A strong media remains amongst the most effective ways for giving citizens both information and a voice
Proposals focusing on audience engagement, new digital news distribution models and new revenue models were of particular interest to organisers. However, proposals looking at journalism’s role as a civic watchdog were also high on the agenda.
“African media are experimenting with digital journalism, but the steadily worsening market situation facing mainstream media often has a chilling influence on the really big ideas. innovateAFRICA is meant to help newsrooms leapfrog obstacles, by giving the types of support that neither media companies nor traditional donors can provide themselves,” said Code for Africa director Justin Aranstein.
“Citizens need reliable and actionable information to make informed decisions. A strong media remains amongst the most effective ways for giving citizens both information and a voice, and we are therefore keen to help journalists be as digitally savvy as possible,” Aranstein continued.

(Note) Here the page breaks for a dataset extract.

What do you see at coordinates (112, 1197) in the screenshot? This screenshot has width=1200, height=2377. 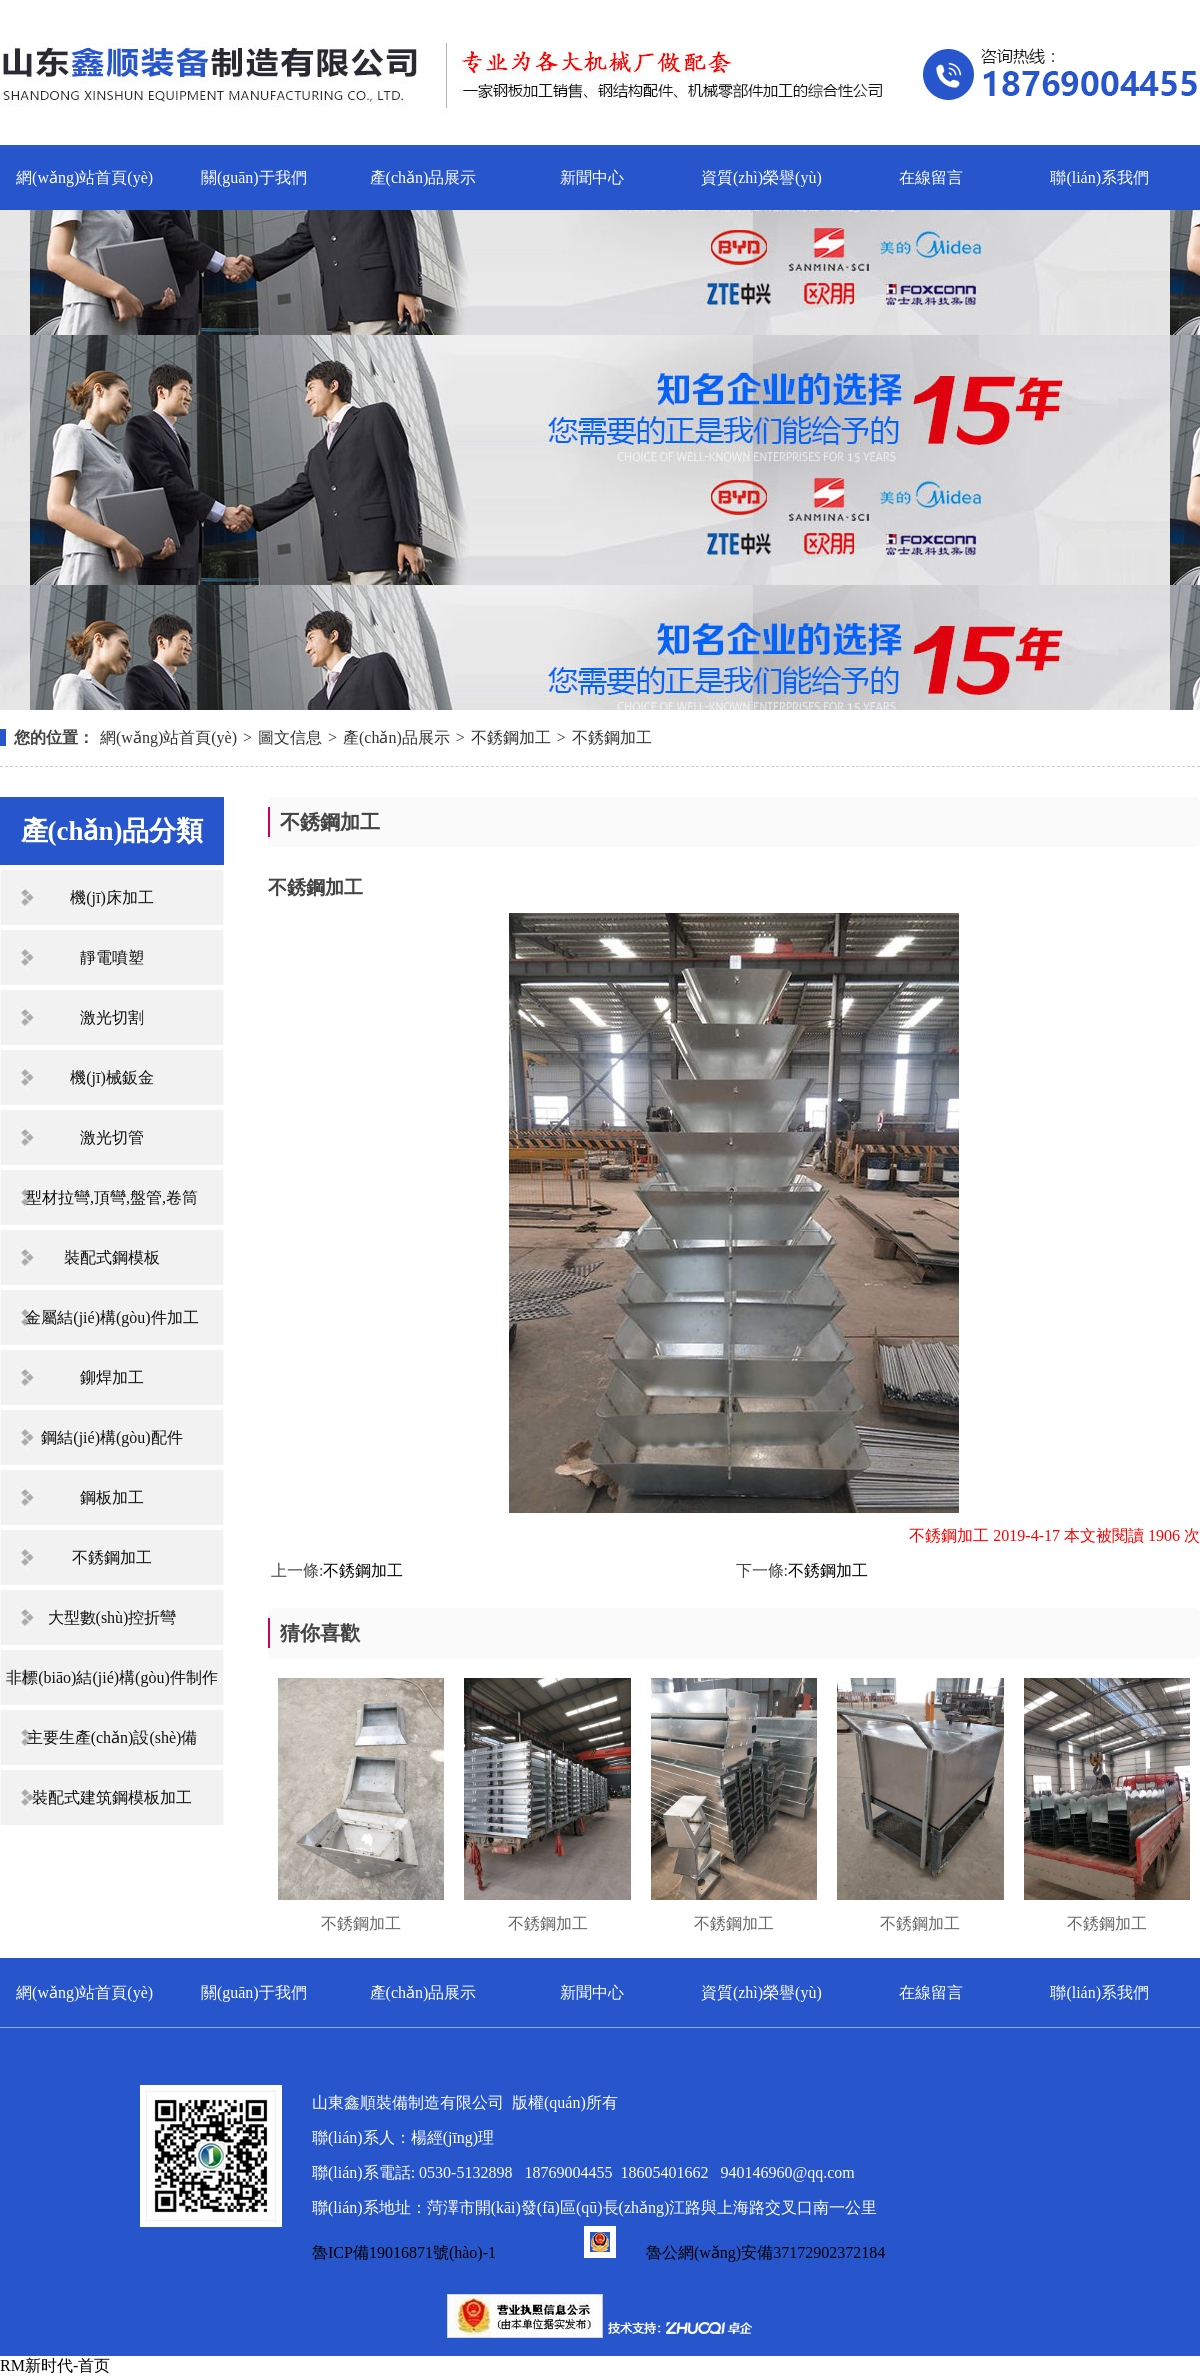 I see `型材拉彎,頂彎,盤管,卷筒` at bounding box center [112, 1197].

In terms of digital innovation, the organisers were looking at proposals that use “internet, mobile platforms, data-driven journalism, computer-assisted reporting, digitally augmented reality or virtual reality, camera drones or the Internet of Things (sensors), and other electronic means
Want to enter?
Does this sound like something up your alley? Then you’ll want to enter via the innovateAFRICA website, starting on 1 September. Do note that entries close at midnight Central African Time on 1 December
“Proposals may be submitted by digital news pioneers from anywhere in the world, but entries must have an African media partner who will help co-develop and test the innovation and who will deploy the project for African audiences,” the organisers clarified.
Winners will be selected by an international panel of judges, comprised of “digital journalism and civic technology experts”. But first, there will be a public voting stage and shortlisting by technology and digital engagement experts.
Finalists are set to be announced on 20 December 2016 and winners will be revealed on 31 January 2017.